Signs

When I first moved to the heart of Hollywood, I spent my first New Year's Eve with my then brand new Emotionally Available Gay Friends, who lived in the renovated Craftsman next door to mine. The previous fall I’d chucked my Job, Condo and Husband—though not necessarily in that order—and bet everything I had on my growing belief that I really could become the next Big Deal Hollywood Screenwriter.

In short order, I was recognized with a Major Screenwriting Prize for the first script I'd ever written, my Very Moving Yugoslavian Civil War Comedy. When my name appeared among the finalists on the front page of Variety, I began receiving dozens of phone calls from all kinds of Otherwise Unavailable Agents, Studio Suits and Producers with "projects set up all over town." I had no idea what any of this meant, but it sure sounded like big fun!

All the hoopla, however, was abruptly interrupted by a dark, deafening silence. It must be some kind of industry-wide holiday recess, I told myself when the congratulatory cheese baskets stopped arriving and follow-up calls to all my new fans went unreturned.

Although I've had a good healthy fear of the Ouija board since I first sneaked a read through my parents' copy of The Exorcist, when the game appeared at my neighbors' party, I couldn't help posing a single question.

"When will my screenplay sell?" I asked it, careful not to let the thing off with a simple yes or no answer. The Stoned San Francisco Granola Girl who'd brought the game down with her sat on the living room floor opposite me, both of our hands perched over the magnified game piece as it methodically spelled out the phrase, "7 S-U-F-F-E-R."
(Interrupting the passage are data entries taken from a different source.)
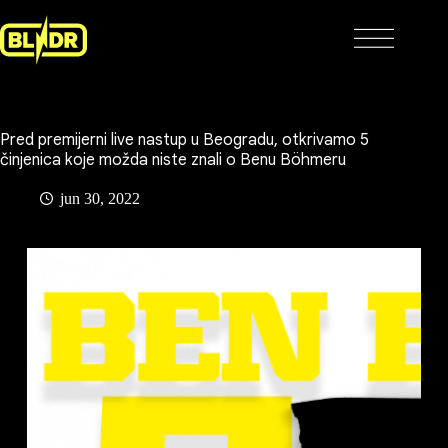
Skip
to
content
Pred premijerni live nastup u Beogradu, otkrivamo 5
činjenica koje možda niste znali o Benu Böhmeru
jun 30, 2022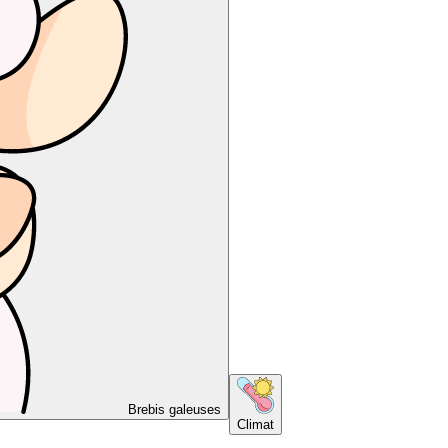
Brebis galeuses
Climat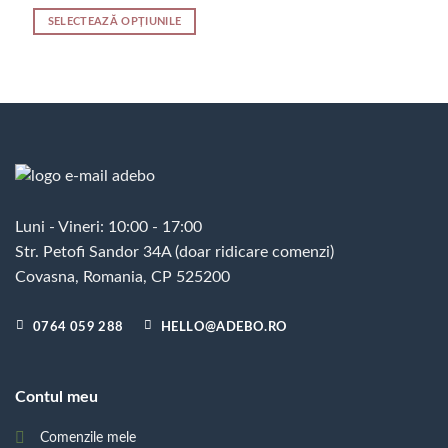
SELECTEAZĂ OPȚIUNILE
Acest
produs
are
mai
multe
variații.
Opțiunile
pot
fi
Luni - Vineri: 10:00 - 17:00
alese
Str. Petofi Sandor 34A (doar ridicare comenzi)
în
pagina
Covasna, Romania, CP 525200
produsului.
0764 059 288
HELLO@ADEBO.RO
Contul meu
Comenzile mele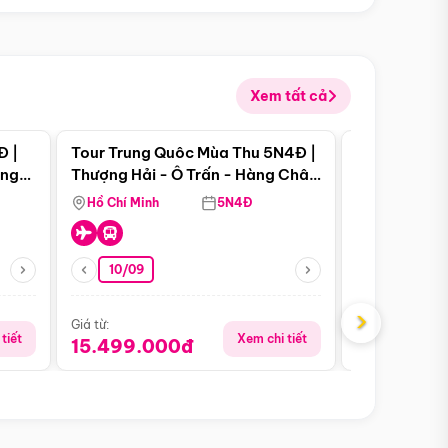
Xem tất cả
 bật
Điểm nổi bật
Đ |
Tour Trung Quôc Mùa Thu 5N4Đ |
Tour Trung
àng
Thượng Hải - Ô Trấn - Hàng Châu
| Thành Đô 
(Tour Không Shopping)
Viên Gấu Tr
Hồ Chí Minh
5N4Đ
Hồ Chí Minh
10/09
23/08
›
Giá từ:
Giá từ:
tiết
Xem chi tiết
15.499.000đ
18.990.0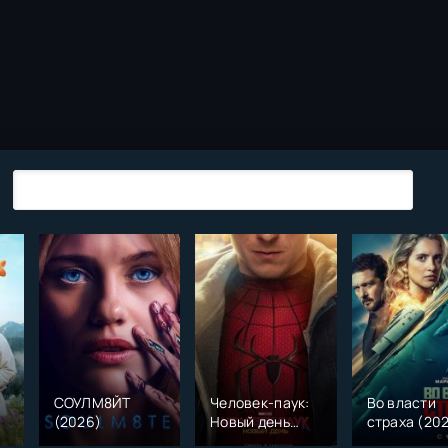
СОУЛМ8ЙТ
Человек-паук:
Во власти
(2026)
Новый день
страха (20
)
(2026)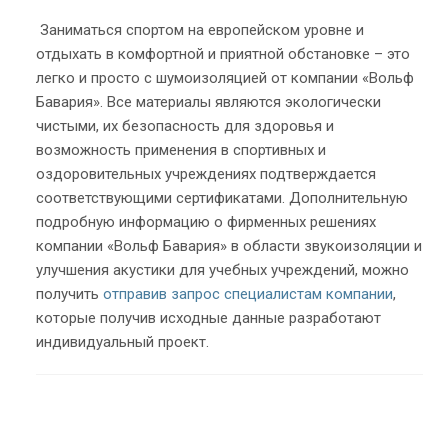
Заниматься спортом на европейском уровне и
отдыхать в комфортной и приятной обстановке – это
легко и просто с шумоизоляцией от компании «Вольф
Бавария». Все материалы являются экологически
чистыми, их безопасность для здоровья и
возможность применения в спортивных и
оздоровительных учреждениях подтверждается
соответствующими сертификатами. Дополнительную
подробную информацию о фирменных решениях
компании «Вольф Бавария» в области звукоизоляции и
улучшения акустики для учебных учреждений, можно
получить
отправив запрос специалистам компании
,
которые получив исходные данные разработают
индивидуальный проект.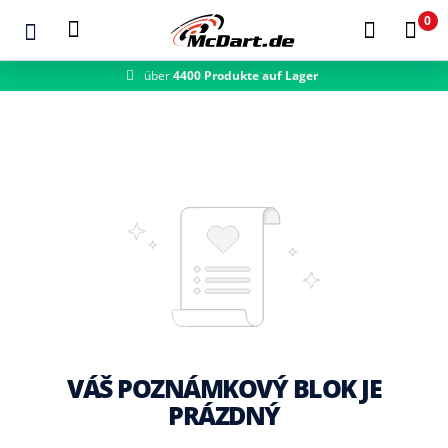
0
über
4400 Produkte auf Lager
Zum Hauptinhalt springen
VÁŠ POZNÁMKOVÝ BLOK JE
PRÁZDNÝ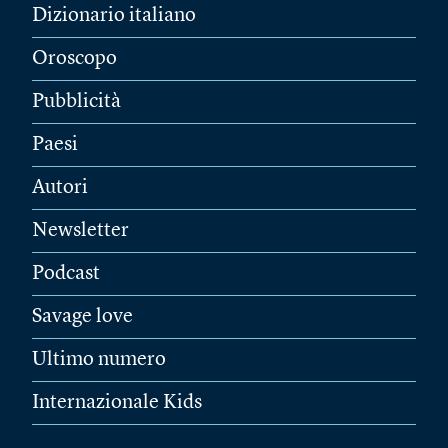
Dizionario italiano
Oroscopo
Pubblicità
Paesi
Autori
Newsletter
Podcast
Savage love
Ultimo numero
Internazionale Kids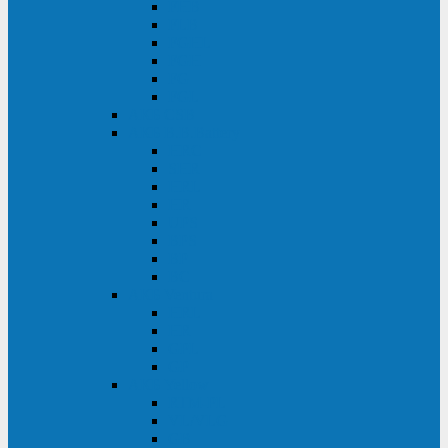
FHB
FLB
FGHL
FGH
FG
FGL
АКБ CSB
АКБ B.B.Battery
HRC
SHR
HRL
HR
UPS
BPS
BP
BC
АКБ Ventura
HRL
HR
GPL
GP
АКБ Yellow
RTM-PL
VL/VLG
GB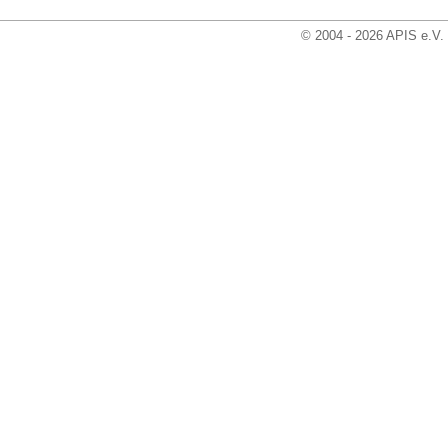
© 2004 - 2026 APIS e.V.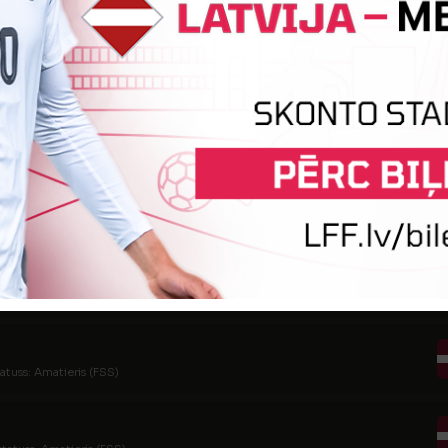
tatuss: (FSS)
tatuss: Amatieris (FSS)
tatuss: Amatieris
tatuss: Amatieris
atuss: Amatieris (FSS)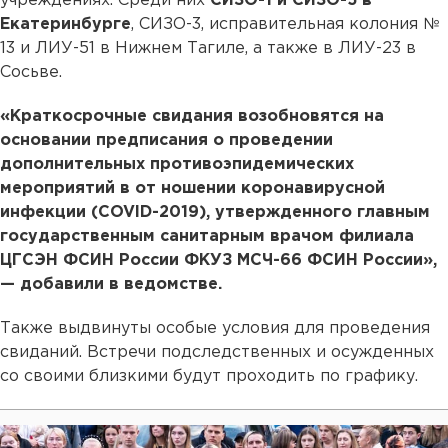
учреждениях. Среди них
СИЗО-1 и СИЗО-5 в
Екатеринбурге
, СИЗО-3, исправительная колония №
13 и ЛИУ-51 в Нижнем Тагиле, а также в ЛИУ-23 в
Сосьве.
«Краткосрочные свидания возобновятся на
основании предписания о проведении
дополнительных противоэпидемических
мероприятий в от ношении коронавирусной
инфекции (COVID-2019), утвержденного главным
государственным санитарным врачом филиала
ЦГСЭН ФСИН России ФКУЗ МСЧ-66 ФСИН России»,
— добавили в ведомстве.
Также выдвинуты особые условия для проведения
свиданий. Встречи подследственных и осужденных
со своими близкими будут проходить по графику.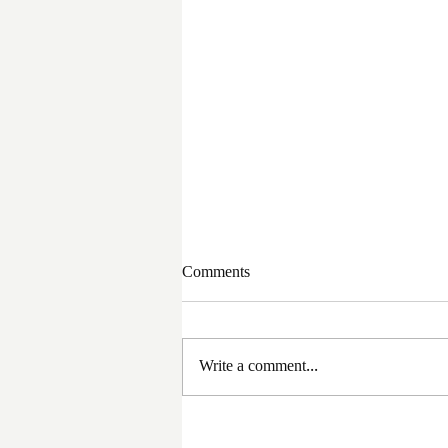
Comments
Write a comment...
সরকার পরিবর্তনের পর প্রথম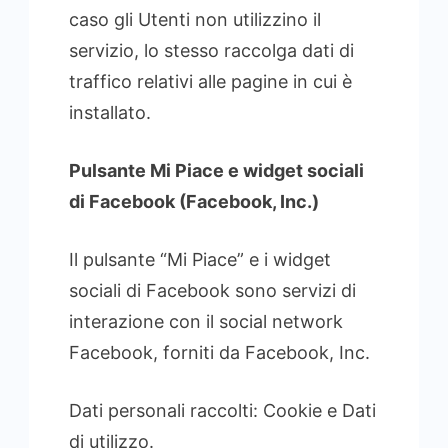
caso gli Utenti non utilizzino il
servizio, lo stesso raccolga dati di
traffico relativi alle pagine in cui è
installato.
Pulsante Mi Piace e widget sociali
di Facebook (Facebook, Inc.)
Il pulsante “Mi Piace” e i widget
sociali di Facebook sono servizi di
interazione con il social network
Facebook, forniti da Facebook, Inc.
Dati personali raccolti: Cookie e Dati
di utilizzo.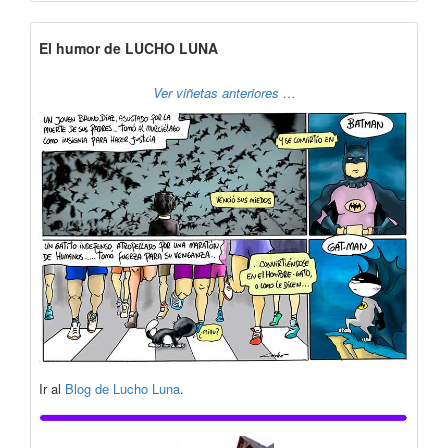
El humor de LUCHO LUNA
Ver viñetas anteriores …
Ir al
Blog de Lucho Luna
.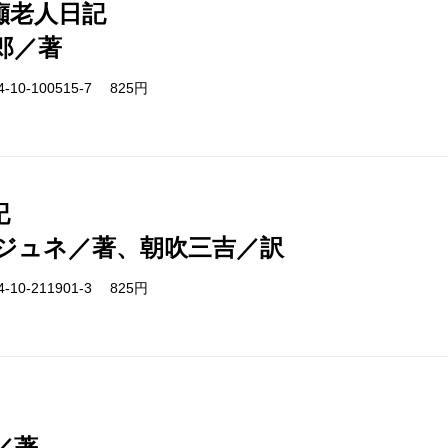
癲老人日記
郎／著
-10-100515-7 825円
記
ジュネ／著、朝吹三吉／訳
-10-211901-3 825円
／著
Convinced I'd been cursed by Linda Blair's Ouija board demons to seven long years of panic and despair, I got up and ran out of that house, never once to return after dark. Granola chased me down to put a positive spin on things just as the New Year rang in with a hail of fireworks and roving spotlights criss-crossing the Hollywood skyline. “It's 1997,” she announced. "I really think that's what the seven was for."

She really thought wrong.

Seven long and immeasurably insufferable years later, I still hadn't sold a thing—but I did graduate from my Big Deal Film School that spring. I'd completed my seventh screenplay, with which I won yet another big writing competition. I landed my Very Supportive Manager, quite possibly the seventh person to contact me after my name once again appeared in Variety, and signed up a Big Important Lawyer who may well wear seven-hundred dollar undershorts.

Then, for seven long months, nothing.

Finally, my Hilarious Funeral Comedy was optioned by a Former Cable Network President who'd left to start a new independent film production company. My Confident Young Producer Friend, a great pal of mine from film school, is now the D-Girl in charge of developing my movie, which seems an awfully long way from yielding the payday I'm counting on. She took me to The Corner Bakery in Westwood the other day to provide me with a ham and egg panino and some moral support. We've been doing this for one another since before either one of us could afford to pick up the tab. Back in grad school, we once had to pool the change in the bottom of our purses to split a styrofoam cup of cream of chicken soup in the campus cafeteria. Eventually, she landed The Big Job and set out, come hell or high water, to bring me along for the ride.

“I don't know how much time I have left,” I now whisper glumly across the breakfast table. “It's been eight years and eleven scripts. My curse was only for seven.”

She looks up from her bowl of green apple oatmeal and informs me plainly that we're going to start shooting in March.

Nearly spit-taking my Ruby Red grapefruit juice, I inquire into the source of her optimism. “It’s like following through on a golf swing," she claims. "You just have to keep watching the ball, and darn if it doesn't go right where you're looking."

Apparently I'm supposed to look somewhere other than the place where we don't have a director, an easily bankable cast or any firm offer of financing. I should also ignore the fact that she's suddenly peppering her speech with golf tips. She was always a big rock climber, taking off on break for Yosemite or Joshua Tree. She's also into synchronized swimming, which she gets a kick out of my calling "water ballet." She looks like a cross between Heidi Klum and Chloƫ Sevigny, only with way more upper body strength and a disproportionate sense of humility. She's my friend, and those are harder to come by in this town than a decent bagel.

Late for another meeting, she gets up from our table swearing up and down I only have to hang on a little longer while giving me a good hard hug. "All we need to do now is keep our eye on that ball," she reminds me, her blue eyes sparkling like those glittery rubber marbles prized in gumball machines everywhere. "You trust me, don't you?"

While they won't tell you much about trust in film school, I suppose you can always try to become a believer, to learn to embrace the good signs if you're going to keep attaching so much import to the bad.

Driving home along Sunset Boulevard, I recognized one that had been there in my backyard all along, spelling out the word "Hollywood" like some big Ouija board in the sky. I suddenly felt like Dorothy discovering the awesome power strapped to her own feet. I've since learned that the Hollywood sign has its own live Webcam anyone can visit, convinced they’ll discover something moving up there, intercepting some living, breathing message meant exclusively for them. Though I can't quite see the familiar landmark from my house, you could probably get a glimpse of it from the roof if you took the trouble to climb up. Some days, I'll find myself stepping back a few blocks and there it is, as reliable as an old school chum. And I'm left wondering why it is that after all these years I'm still startled by that nearness.